In fact, this change could have several impacts, according to the researchers. For one thing, natural predators that rely on these fish also have evolved hunting methods based on the fishes' tendencies to travel in large groups.
"We are not the only predators who have figured out how to exploit schooling fish," Guerra said. Seabirds and pelagic predators often coordinate their attacks. Humpback whales corral herring using 'bubble nets' before swooping in, although their ability to exploit schools is not as effective or expansive as that of humans. "By altering schooling behavior, we could actually impact marine predators that rely on schooling fish," she said.
It's a socioeconomic issue, too. Foragefish, which include anchovies, herring and sardines, are a large segment of the global fishing industry, valued at $16.9 billion. The economy and efficiency of their capture makes them the basis of thousands of livelihoods. Changes in their schooling behavior might require more time, effort and resources to catch them, which puts the fisheries in a vulnerable position.
Is it reversible? Yes, but only after a lag that would allow the fish to evolve their preferences similar to those observed in the absence of fishing, according to the paper.
"If you wanted to reverse the effects of fishing on a fish population's tendency to school, you would have to reduce fishing to a much lower level than what it took to cause the effect in the first place," Guerra said.

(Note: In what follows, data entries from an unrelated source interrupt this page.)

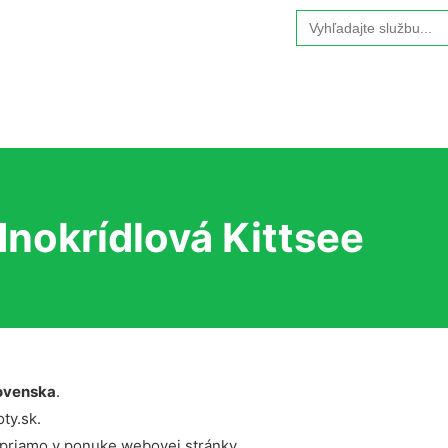
Search
for:
dnokrídlová Kittsee
ovenska
.
ty.sk.
 priamo v ponuke webovej stránky.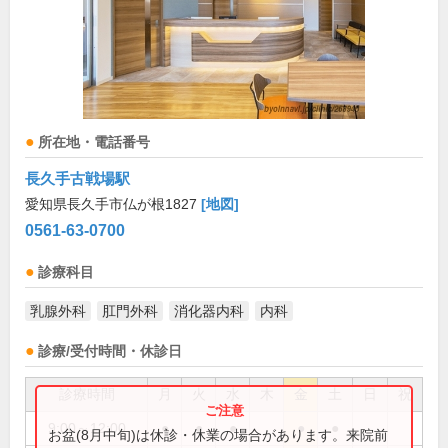
所在地・電話番号
長久手古戦場駅
愛知県長久手市仏が根1827
[地図]
0561-63-0700
診療科目
乳腺外科
肛門外科
消化器内科
内科
診療/受付時間・休診日
診療時間
月
火
水
木
金
土
日
祝
9:00～12:00
●
●
●
●
●
お盆(8月中旬)は休診・休業の場合があります。来院前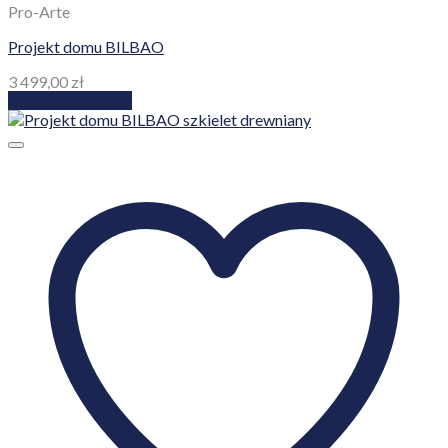
Pro-Arte
Projekt domu BILBAO
3 499,00
zł
Dodaj do koszyka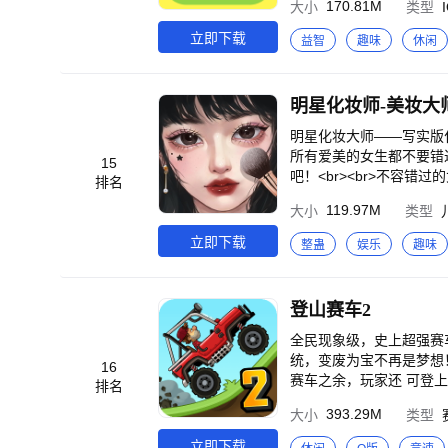
170.81M
大小
类型
变大变胖变强！<br>4
不要轻心，身为胖纸的你，横
立即下载
益智
趣味
休闲
“戳戳戳”，电梯里“戳戳
“戳戳戳”，就可以控制球球
呢”“分裂一次就能把它
明星化妆师-美妆大
你的心尖喔。<br><br
你，我就忍不住流口水了呢
明星化妆大师——写实版化
“老少通吃”的游戏伙伴
所有爱美的女生都不要错
15
吧，把朋友吃掉，把邻居
吧！<br><br>不容
排名
决定！<br>用心对待
119.97M
大小
类型
好的形象就全靠你啦。<b
作这些化妆工具对游戏角
立即下载
整蛊
娱乐
趣味
选择的效果不满意，也可
登山赛车2
全民现象级，史上超强赛车
统，变废为宝不再是梦想！
16
赛车之余，玩家还 可登
排名
礼及丰富的冒险任务，比
393.29M
大小
类型
2》,任性开跑，抢占赛道
立即下载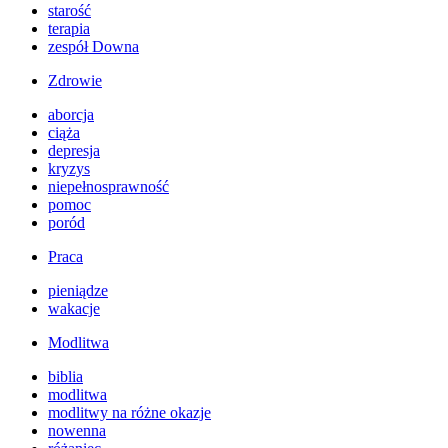
starość
terapia
zespół Downa
Zdrowie
aborcja
ciąża
depresja
kryzys
niepełnosprawność
pomoc
poród
Praca
pieniądze
wakacje
Modlitwa
biblia
modlitwa
modlitwy na różne okazje
nowenna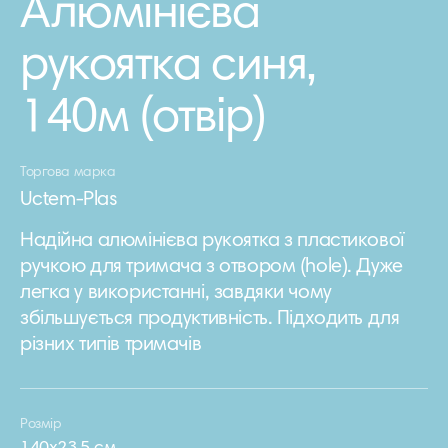
Алюмінієва
рукоятка синя,
140м (отвір)
Торгова марка
Uctem-Plas
Надійна алюмінієва рукоятка з пластикової
ручкою для тримача з отвором (hole). Дуже
легка у використанні, завдяки чому
збільшується продуктивність. Підходить для
різних типів тримачів
Розмір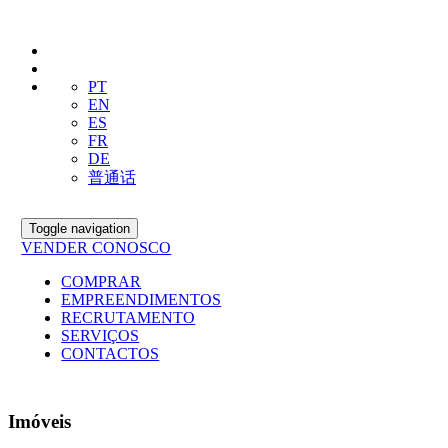
PT
EN
ES
FR
DE
普通话
Toggle navigation
VENDER CONOSCO
COMPRAR
EMPREENDIMENTOS
RECRUTAMENTO
SERVIÇOS
CONTACTOS
Imóveis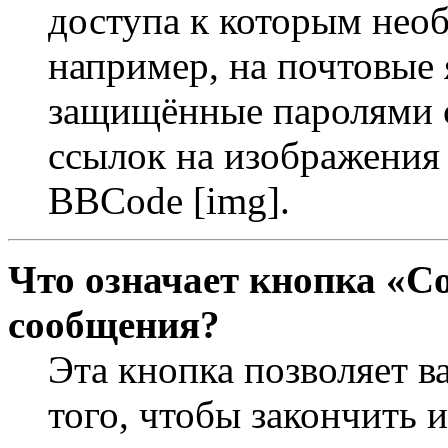
доступа к которым необ
например, на почтовые 
защищённые паролями с
ссылок на изображения 
BBCode [img].
Что означает кнопка «С
сообщения?
Эта кнопка позволяет в
того, чтобы закончить 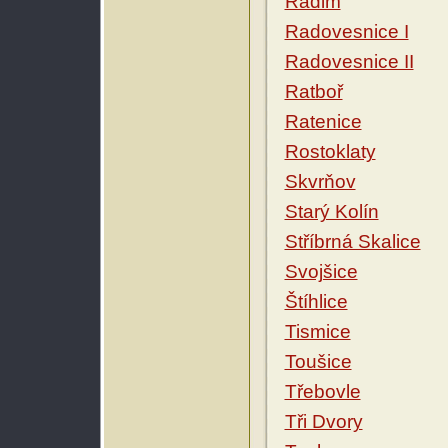
Radim
Radovesnice I
Radovesnice II
Ratboř
Ratenice
Rostoklaty
Skvrňov
Starý Kolín
Stříbrná Skalice
Svojšice
Štíhlice
Tismice
Toušice
Třebovle
Tři Dvory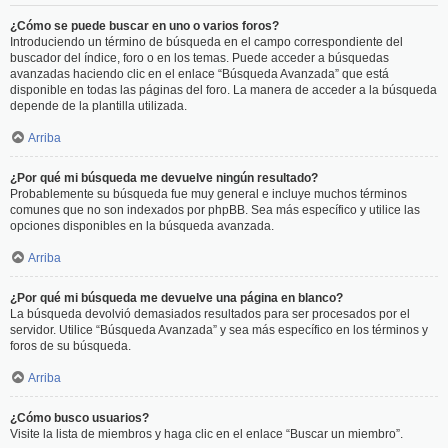
¿Cómo se puede buscar en uno o varios foros?
Introduciendo un término de búsqueda en el campo correspondiente del
buscador del índice, foro o en los temas. Puede acceder a búsquedas
avanzadas haciendo clic en el enlace “Búsqueda Avanzada” que está
disponible en todas las páginas del foro. La manera de acceder a la búsqueda
depende de la plantilla utilizada.
Arriba
¿Por qué mi búsqueda me devuelve ningún resultado?
Probablemente su búsqueda fue muy general e incluye muchos términos
comunes que no son indexados por phpBB. Sea más específico y utilice las
opciones disponibles en la búsqueda avanzada.
Arriba
¿Por qué mi búsqueda me devuelve una página en blanco?
La búsqueda devolvió demasiados resultados para ser procesados por el
servidor. Utilice “Búsqueda Avanzada” y sea más específico en los términos y
foros de su búsqueda.
Arriba
¿Cómo busco usuarios?
Visite la lista de miembros y haga clic en el enlace “Buscar un miembro”.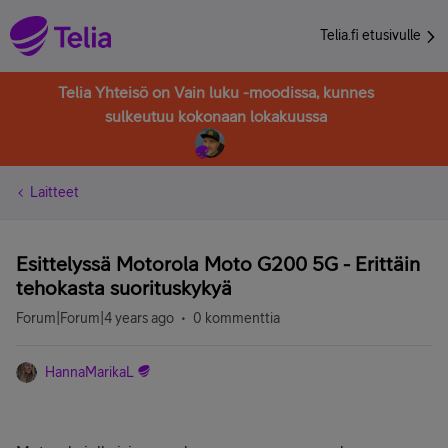
Telia.fi etusivulle
Telia Yhteisö on Vain luku -moodissa, kunnes
sulkeutuu kokonaan lokakuussa
Laitteet
Esittelyssä Motorola Moto G200 5G - Erittäin
tehokasta suorituskykyä
Forum|Forum|4 years ago
0 kommenttia
HannaMarikaL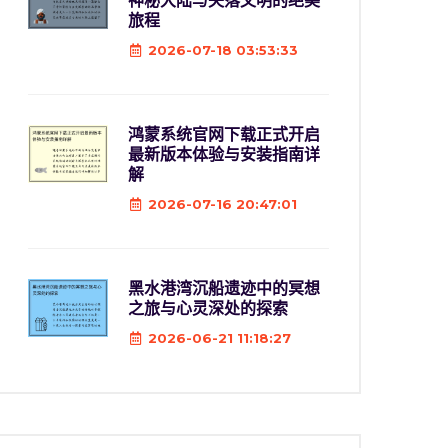
神秘大陆与失落文明的绝美
旅程
2026-07-18 03:53:33
鸿蒙系统官网下载正式开启
最新版本体验与安装指南详
解
2026-07-16 20:47:01
黑水港湾沉船遗迹中的冥想
之旅与心灵深处的探索
2026-06-21 11:18:27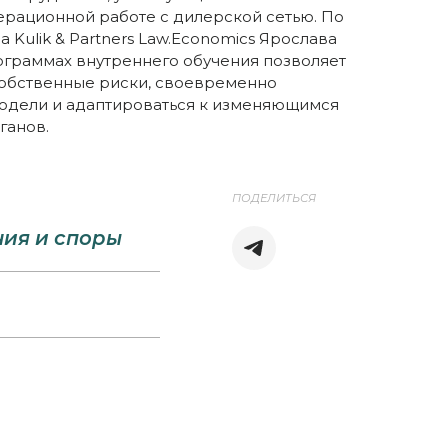
ерационной работе с дилерской сетью. По
Kulik & Partners Law.Economics Ярослава
рограммах внутреннего обучения позволяет
собственные риски, своевременно
одели и адаптироваться к изменяющимся
ганов.
ПОДЕЛИТЬСЯ
ния и споры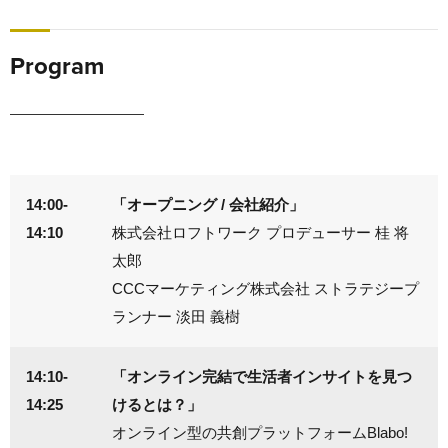
Program
14:00-
「オープニング / 会社紹介」
14:10
株式会社ロフトワーク プロデューサー 桂 将
太郎
CCCマーケティング株式会社 ストラテジープ
ランナー 淡田 義樹
14:10-
「オンライン完結で生活者インサイトを見つ
14:25
けるとは？」
オンライン型の共創プラットフォームBlabo!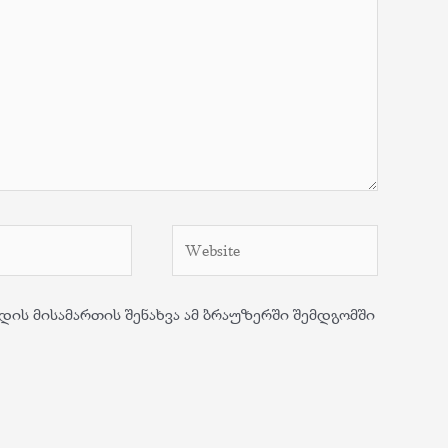
Website
დის მისამართის შენახვა ამ ბრაუზერში შემდგომში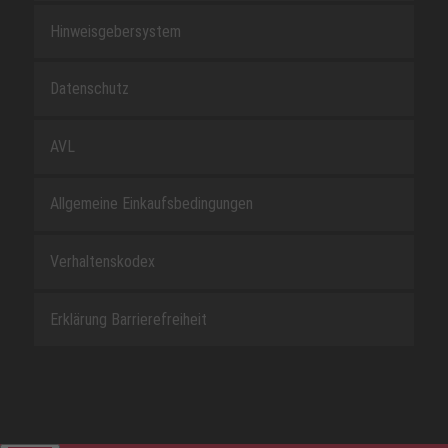
Hinweisgebersystem
Datenschutz
AVL
Allgemeine Einkaufsbedingungen
Verhaltenskodex
Erklärung Barrierefreiheit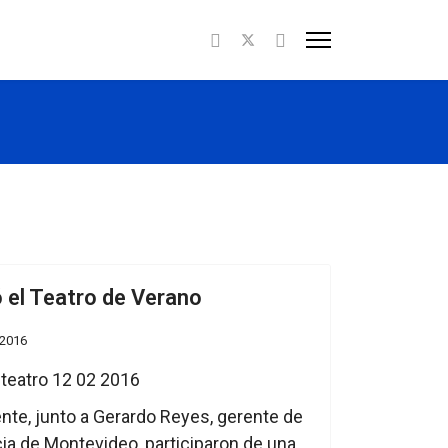
ó el Teatro de Verano
 2016
ente, junto a Gerardo Reyes, gerente de
ia de Montevideo, participaron de una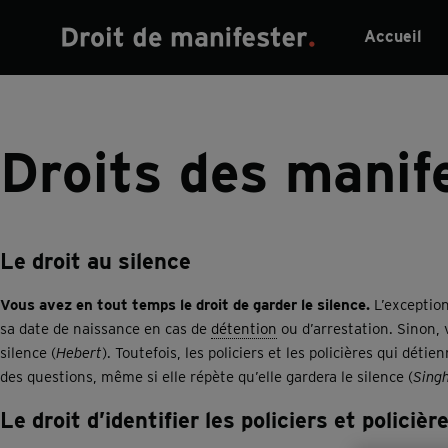
Accueil
Divulguer l’itinéraire ou
Déc
obtenir un permis
dis
Droits des manif
Obtenir une assurance
De 
Divulguer l’itinéraire ou
Déc
responsabilité
l’a
obtenir un permis
dis
Interdiction de gêner la
Pou
Obtenir une assurance
De 
circulation
fic
Le droit au silence
responsabilité
l’a
Interdiction de faire du bruit
Dro
Interdiction de gêner la
Pou
Vous avez en tout temps le droit de garder le silence.
L’exceptio
Interdiction de propos
Arr
circulation
fic
sa date de naissance en cas de
détention
ou d’arrestation. Sinon, 
injurieux
Êtr
Interdiction de faire du bruit
Dro
silence (
Hebert
). Toutefois, les policiers et les policières qui dé
Interdiction d’actes de
man
des questions, même si elle répète qu’elle gardera le silence (
Sing
Interdiction de propos
Arr
violence
Act
injurieux
Le droit d’identifier les policiers et policièr
Êtr
Interdiction de porter un
dés
Interdiction d’actes de
man
masque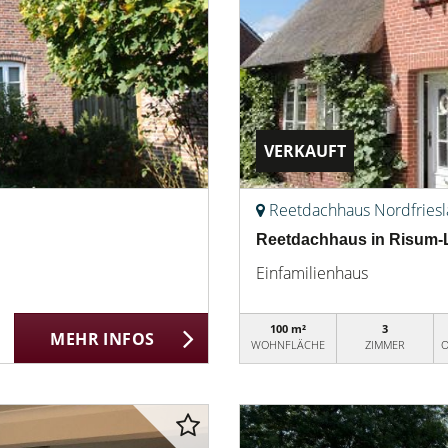
VERKAUFT
Reetdachhaus Nordfries
Reetdachhaus in Risum-
Einfamilienhaus
100 m²
3
MEHR INFOS
WOHNFLÄCHE
ZIMMER
O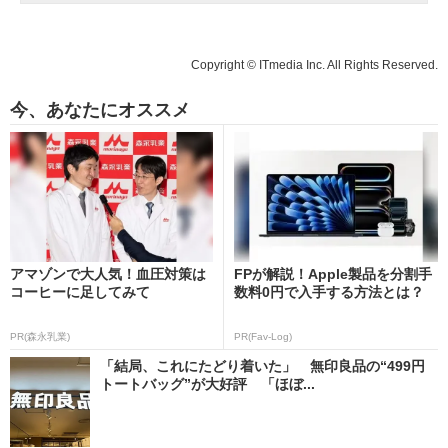
Copyright © ITmedia Inc. All Rights Reserved.
今、あなたにオススメ
アマゾンで大人気！血圧対策は
FPが解説！Apple製品を分割手
コーヒーに足してみて
数料0円で入手する方法とは？
PR(森永乳業)
PR(Fav-Log)
「結局、これにたどり着いた」 無印良品の“499円
トートバッグ”が大好評 「ほぼ...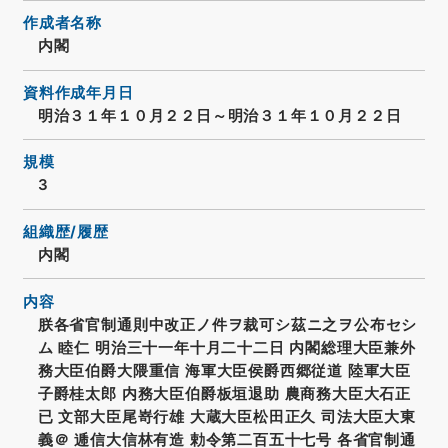
作成者名称
内閣
資料作成年月日
明治３１年１０月２２日～明治３１年１０月２２日
規模
3
組織歴/履歴
内閣
内容
朕各省官制通則中改正ノ件ヲ裁可シ茲ニ之ヲ公布セシ
ム 睦仁 明治三十一年十月二十二日 内閣総理大臣兼外
務大臣伯爵大隈重信 海軍大臣侯爵西郷従道 陸軍大臣
子爵桂太郎 内務大臣伯爵板垣退助 農商務大臣大石正
已 文部大臣尾嵜行雄 大蔵大臣松田正久 司法大臣大東
義＠ 逓信大信林有造 勅令第二百五十七号 各省官制通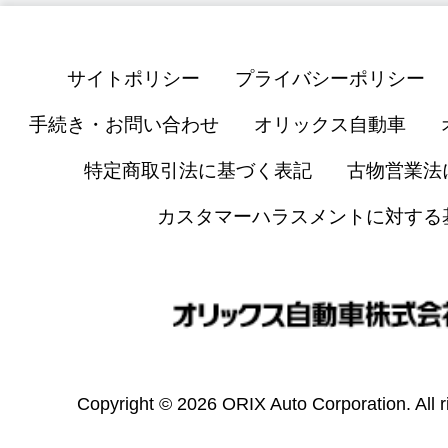
サイトポリシー
プライバシーポリシー
手続き・お問い合わせ
オリックス自動車
特定商取引法に基づく表記
古物営業法
カスタマーハラスメントに対する
Copyright © 2026 ORIX Auto Corporation. All r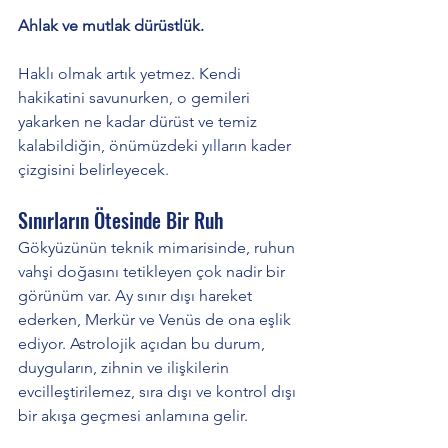
Ahlak ve mutlak dürüstlük.
Haklı olmak artık yetmez. Kendi 
hakikatini savunurken, o gemileri 
yakarken ne kadar dürüst ve temiz 
kalabildiğin, önümüzdeki yılların kader 
çizgisini belirleyecek.
Sınırların Ötesinde Bir Ruh
Gökyüzünün teknik mimarisinde, ruhun 
vahşi doğasını tetikleyen çok nadir bir 
görünüm var. Ay sınır dışı hareket 
ederken, Merkür ve Venüs de ona eşlik 
ediyor. Astrolojik açıdan bu durum, 
duyguların, zihnin ve ilişkilerin 
evcilleştirilemez, sıra dışı ve kontrol dışı 
bir akışa geçmesi anlamına gelir.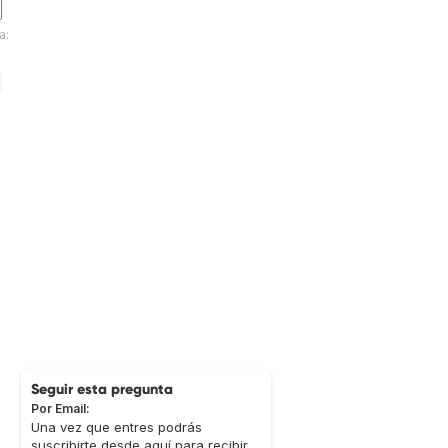
a:
Seguir esta pregunta
Por Email:
Una vez que entres podrás
suscribirte desde aquí para recibir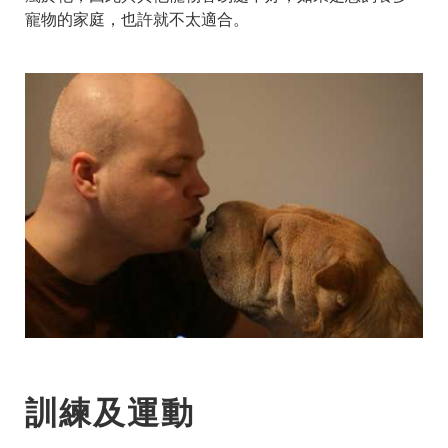
寵物的家庭，也許就不太適合。
訓練及運動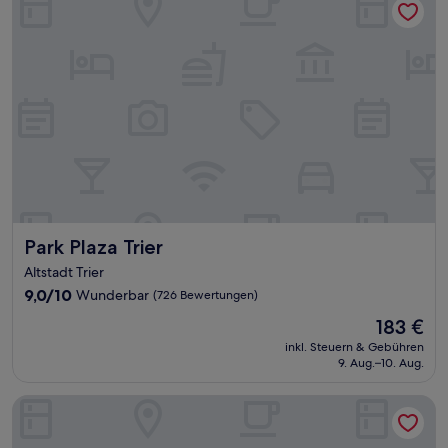
Park Plaza Trier
Park Plaza Trier
Altstadt Trier
9.0
9,0/10
Wunderbar
(726 Bewertungen)
von
Der
183 €
10,
Preis
Wunderbar,
inkl. Steuern & Gebühren
beträgt
9. Aug.–10. Aug.
(726
183 €
Bewertungen)
Astoria Hotel Trier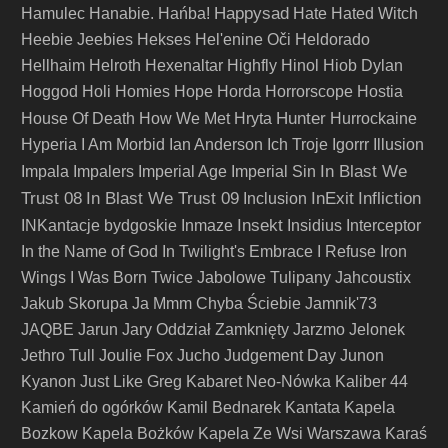
Happysad
Hamulec
Hanabie.
Hańba!
Hate
Hated Witch
Heebie Jeebies
Hekses
Hel'enine Oči
Heldorado
Hellhaim
Helroth
Hexenaltar
Highfly
Hinol
Hiob Dylan
Hoggod
Holi
Homies
Hope
Horda
Horrorscope
Hostia
Hunter
House Of Death
How We Met
Hryta
Hurrockaine
Hyperia
I Am Morbid
Ian Anderson
Ich Troje
Igorrr
Illusion
In Blast We
Impala
Impalers
Imperial Age
Imperial Sin
Trust 08
In Blast We Trust 09
InExit
Infliction
Inclusion
Insekt
INKantacje bydgoskie
Inmaze
Insidius
Interceptor
In the Name of God
In Twilight's Embrace
I Refuse
Iron
Wings
I Was Born Twice
Jabolowe Tulipany
Jahcoustix
Jakub Skorupa
Ja Mmm Chyba Ściebie
Jamnik'73
JAQBE
Jarun
Jary Oddział Zamknięty
Jarzmo
Jelonek
Jethro Tull
Joulie Fox
Jucho
Judgement Day
Junon
Kyanon
Just Like Greg
Kabaret Neo-Nówka
Kaliber 44
Kamień do ogórków
Kamil Bednarek
Kantata
Kapela
Bozkow
Kapela Bożków
Kapela Ze Wsi Warszawa
Karaś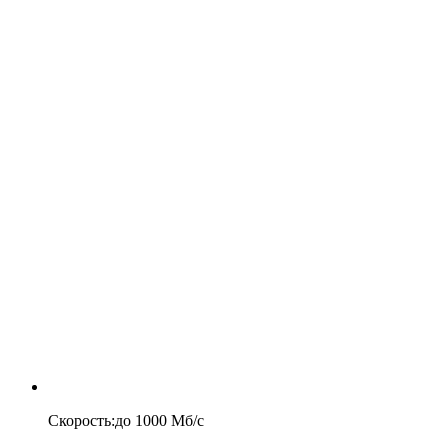
Скорость
:
до
1000
Мб/c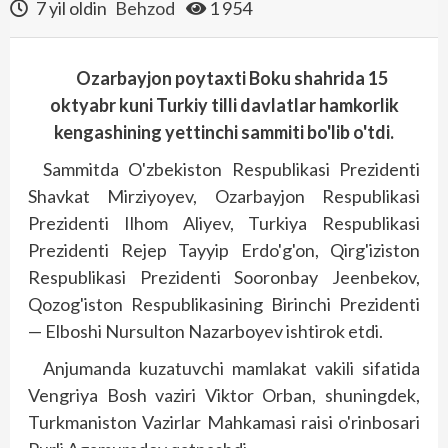
7 yil oldin
Behzod
1 954
Ozarbayjon poytaxti Boku shahrida 15
oktyabr kuni Turkiy tilli davlatlar hamkorlik
kengashining yettinchi sammiti bo'lib o'tdi.
Sammitda O'zbekiston Respublikasi Prezidenti
Shavkat Mirziyoyev, Ozarbayjon Respublikasi
Prezidenti Ilhom Aliyev, Turkiya Respublikasi
Prezidenti Rejep Tayyip Erdo'g'on, Qirg'iziston
Respublikasi Prezidenti Sooronbay Jeenbekov,
Qozog'iston Respublikasining Birinchi Prezidenti
— Elboshi Nursulton Nazarboyev ishtirok etdi.
Anjumanda kuzatuvchi mamlakat vakili sifatida
Vengriya Bosh vaziri Viktor Orban, shuningdek,
Turk­maniston Vazirlar Mahkamasi rai­si o'rinbosari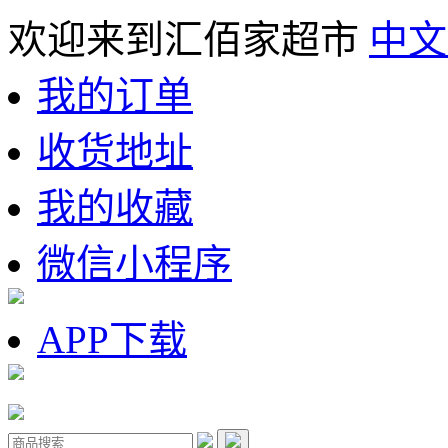
欢迎来到汇佰家超市
中文
我的订单
收货地址
我的收藏
微信小程序
APP下载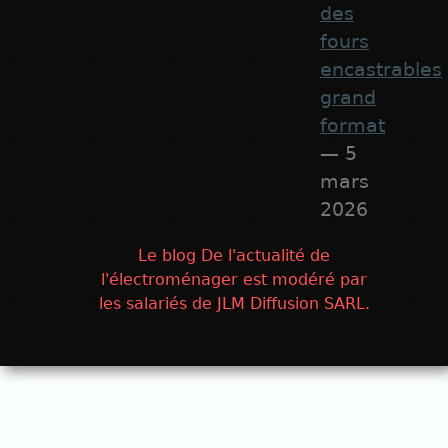
des
fours
encastrables
grand
format
— 5
mars
2026
Le blog De l'actualité de
l'électroménager est modéré par
les salariés de JLM Diffusion SARL.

Especially worrying is their finding that it is difficult to see these impacts on schooling until it is too late—data is incomplete at best. For example, data from purse-seining operations will focus on large schools and ignore the smaller schools. "If what happens in these models is actually playing out in the ocean, it means we may keep catching fish schools, thinking everything is fine," McCauley said. "Until we catch the last school. And discover that everything is not fine."
This wouldn't be the first time large-scale fishing has introduced evolutionary pressures into fish populations. For instance, the practice of selecting for the largest individuals, has, generation over generation, produced smaller adults in some species.
"Because we consistently harvest the largest fish in the population, it has become an advantage for them to be smaller—they are less of a target and therefore more likely to survive and reproduce," Guerra explained. "With intense fishing pressure, it is also advantageous to reproduce earlier at a smaller size." This phenomenon has already occurred with salmon in the Atlantic and Pacific Oceans, in Europe and North America.
This research is an investigation into the area of the behavioral consequences of targeting large schools, a rather underexplored area of fishery science. Most research assumes that fish behaviors do not change.
"Fishery science sometimes tends to treat fish as just numbers on an accounting sheet," McCauley said. "Our work reminds us that fish are not just numbers. They are living animals with behavior.
"We know from many contexts that hunted animals can shift behavior slowly to evade capture—this seems to be possible for fish as well," he continued. "Our models suggest fishing could very easily be changing fish behavior in ways that affect both fish and fishers."